#### DATA TO USE

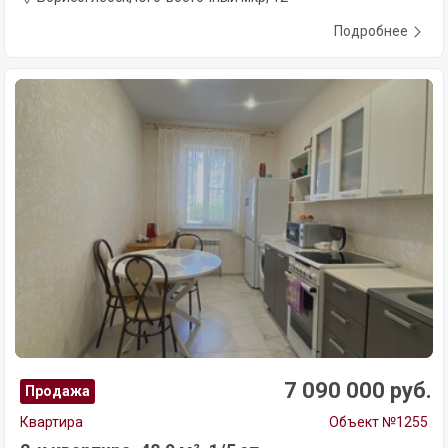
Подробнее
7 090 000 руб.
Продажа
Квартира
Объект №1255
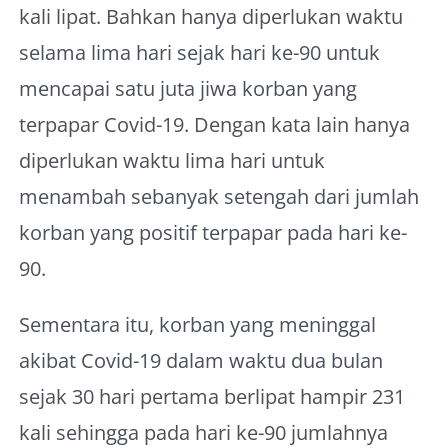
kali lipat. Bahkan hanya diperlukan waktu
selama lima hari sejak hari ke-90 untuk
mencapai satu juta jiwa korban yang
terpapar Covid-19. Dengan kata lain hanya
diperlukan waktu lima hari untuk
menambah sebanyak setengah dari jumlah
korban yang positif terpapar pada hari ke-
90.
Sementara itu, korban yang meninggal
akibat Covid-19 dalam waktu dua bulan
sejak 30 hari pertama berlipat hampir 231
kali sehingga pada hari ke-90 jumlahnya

########
#### DATA TO USE

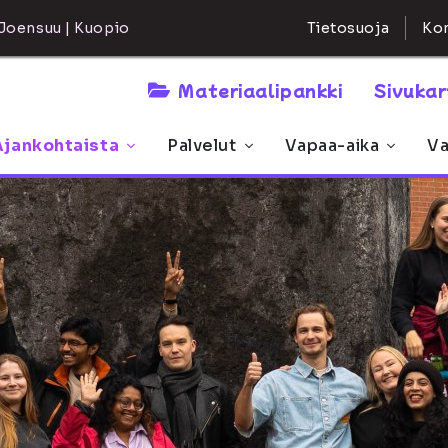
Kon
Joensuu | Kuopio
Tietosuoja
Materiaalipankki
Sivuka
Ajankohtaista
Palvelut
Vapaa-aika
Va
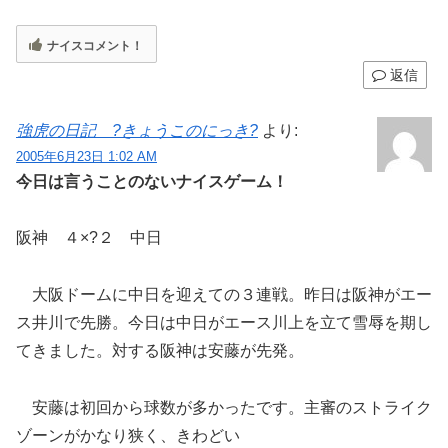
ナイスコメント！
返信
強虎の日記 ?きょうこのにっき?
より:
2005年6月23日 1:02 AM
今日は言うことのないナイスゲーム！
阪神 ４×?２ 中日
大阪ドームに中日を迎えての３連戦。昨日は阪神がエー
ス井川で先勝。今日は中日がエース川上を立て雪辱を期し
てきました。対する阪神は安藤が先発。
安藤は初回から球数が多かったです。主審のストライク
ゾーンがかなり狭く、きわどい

########

> WHAT THIS TASK INVOLVES: Using the data above, extract exactly the lines from the one that holds "ス井川で先勝。今日は中日がエース川上を立て雪辱を期し" to the one that holds "ゾーンがかなり狭く、きわどい", both ends included, and no others.

> TASK ANSWER:
ス井川で先勝。今日は中日がエース川上を立て雪辱を期し
てきました。対する阪神は安藤が先発。
安藤は初回から球数が多かったです。主審のストライク
ゾーンがかなり狭く、きわどい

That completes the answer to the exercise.